Thursday, March 10, 2011

I share an office with a seminary intern, Josh Howard. His arrival to SU, along with the other seminary intern, Amy Howard (who happens to be his wife) changed the scape of our office in a wonderful way. One day, Josh and i were loudly working out a drum part for a service for which we were planning. Rhonda walked began laughing just as loudly in the hallway.

She was so tickled because she passed our boisterous office and walked into our next-door office neighbors, including Amy, who were quietly pouring over charts and graphs and narratives and other instruments of assessment. Rhonda was delighted by the diversity of tasks -- all necessary -- that keep Spiritual Life going around here. It reminded me of the Body of Christ.

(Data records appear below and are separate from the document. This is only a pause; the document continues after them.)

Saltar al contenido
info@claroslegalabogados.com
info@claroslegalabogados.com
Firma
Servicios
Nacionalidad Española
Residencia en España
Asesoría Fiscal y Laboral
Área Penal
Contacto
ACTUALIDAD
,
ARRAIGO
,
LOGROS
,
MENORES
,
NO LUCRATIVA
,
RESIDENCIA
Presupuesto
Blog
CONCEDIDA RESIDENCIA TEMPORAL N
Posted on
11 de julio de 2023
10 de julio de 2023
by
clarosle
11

When we experience differences of opinion in our churches regarding Worship Arts, or any other theological aspect, we have an opportunity to act as the Body of Christ, too. I've shared with many that we are the Body of Christ because we are all needed to fulfill the diverse needs of our world. We can't all be eyes or hands or asses or hearts: each of us is a cherished child of God, precious in the sight of God. I am not commissioned to go into all nations and make everyone agree with me. I am commissioned to go to all the world and make disciples... teaching others to observe the peace-building, hope-bringing, love-spreading lessons that Jesus modeled for us.

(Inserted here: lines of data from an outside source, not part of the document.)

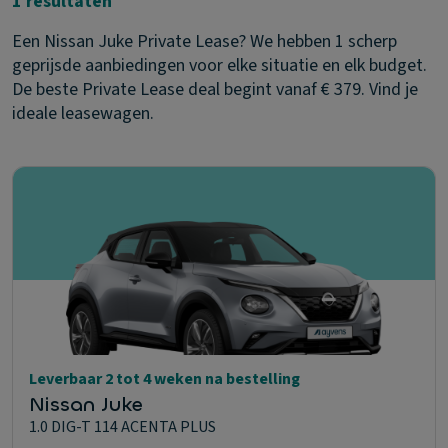
1 resultaten
Een Nissan Juke Private Lease? We hebben 1 scherp
geprijsde aanbiedingen voor elke situatie en elk budget.
De beste Private Lease deal begint vanaf € 379. Vind je
ideale leasewagen.
Leverbaar 2 tot 4 weken na bestelling
Nissan Juke
1.0 DIG-T 114 ACENTA PLUS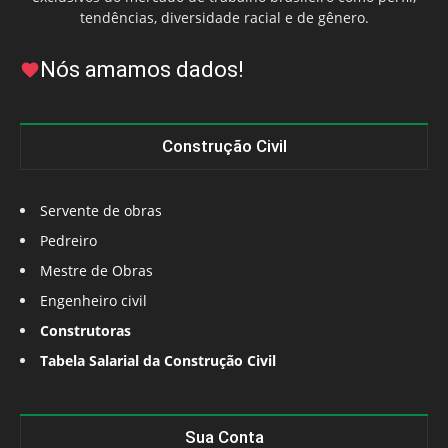
tendências, diversidade racial e de gênero.
Nós amamos dados!
Construção Civil
Servente de obras
Pedreiro
Mestre de Obras
Engenheiro civil
Construtoras
Tabela Salarial da Construção Civil
Sua Conta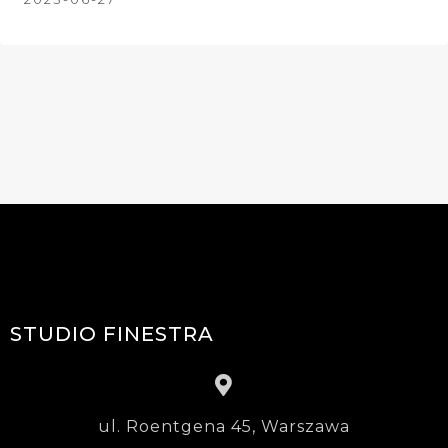
STUDIO FINESTRA
ul. Roentgena 45, Warszawa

We need the drummers and the list-makers as we teach, and learn from, our sisters and brothers. Perhaps we can ask ourselves, "What are my gifts? And am i using them to be my best example of my part of the Body?"

Wednesday, March 9, 2011

Burying Alleluia, part II


This Ash Wednesday, friends and colleagues are commenting on a Youtube i posted at the beginning of Lent 2010. I've been grateful to find that these lyrics, written by my friend and colleague, Rhonda VanDyke Colby, have been meaningful to some who hear it. It came from a conversation during a planning session last year.

Rhonda recalled fond memories of burying alleluia as a child in order to dig it up at Easter. She suggested that we take on this practice for the season of Lent 2010. True to form as a Questioner of All Rituals, Rites, and Regularities, i asked if we must do that this year. It had been a tremendously difficult winter with record-breaking blizzards in our area. Among loved ones, illness, natural disaster, and unemployment wreaked havoc. In some cases, students could not return to school and families lost their homes. Looking back on my personal life at that point, my own attitude at that time, frankly, sucked.

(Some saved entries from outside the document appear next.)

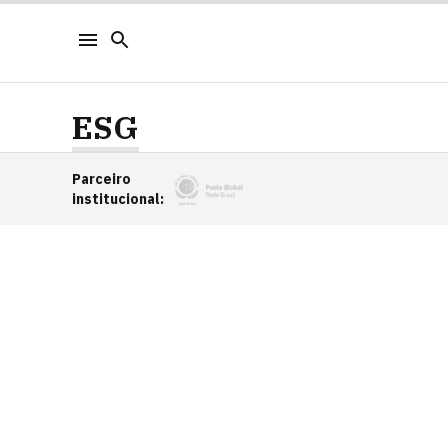
ESG
Parceiro
institucional
: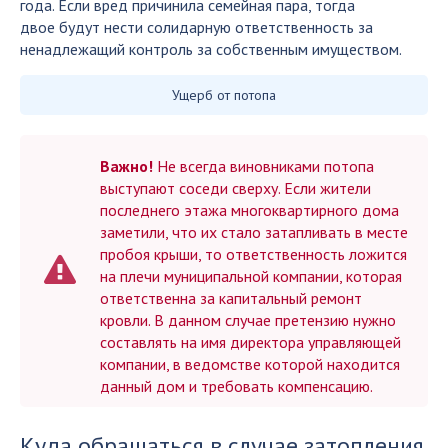
года. Если вред причинила семейная пара, тогда
двое будут нести солидарную ответственность за
ненадлежащий контроль за собственным имуществом.
Ущерб от потопа
Важно!
Не всегда виновниками потопа
выступают соседи сверху. Если жители
последнего этажа многоквартирного дома
заметили, что их стало затапливать в месте
пробоя крыши, то ответственность ложится
на плечи муниципальной компании, которая
ответственна за капитальный ремонт
кровли. В данном случае претензию нужно
составлять на имя директора управляющей
компании, в ведомстве которой находится
данный дом и требовать компенсацию.
Куда обращаться в случае затопления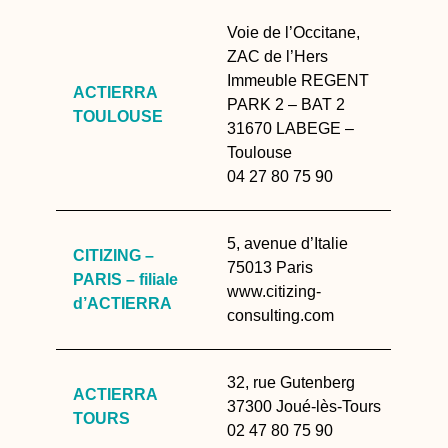
Voie de l’Occitane,
ZAC de l’Hers
Immeuble REGENT
ACTIERRA
PARK 2 – BAT 2
TOULOUSE
31670 LABEGE –
Toulouse
04 27 80 75 90
5, avenue d’Italie
CITIZING –
75013 Paris
PARIS – filiale
www.citizing-
d’ACTIERRA
consulting.com
32, rue Gutenberg
ACTIERRA
37300 Joué-lès-Tours
TOURS
02 47 80 75 90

It felt as though "Alleluia" had long since been buried.

But we were reminded that praise, gratitude, and honor belong to God at all times, in all circumstances. Contextually, it did not seem appropriate to bury the alleluia. Rather, in these troubled times, it felt as though we should be the ones reminding others to sing it, scream it, live it.

In response to my description of this Youtube as "reverent" and "blasphemous," someone posted "I don't see the blasphemous part." I'm speaking to the present-day Pharisees who might view my refusal to bury alleluia as incorrect or even wrong. In any case, i am grateful that Rhonda called me with her lyric to Leonard Cohen's "Hallelujah," asking if i thought the words were too "dorky " :). Those who know Rhonda's work know that it is consistently eloquent, lovely, artful, thoughtful, astute, and creative. She gifts us with the products of these qualities daily.

So, if you are too liturgically correct to sing or say it, live it anyway. In Cohen's compelling story that has been covered by hundreds of artists, it says:
"...There's a blaze of light in every word. It doesn't matter which you heard: the holy or the broken 'hallelujah.'... and even though it all went wrong, i'll stand before the Lord of Song with nothing on my tongue but hallelujah."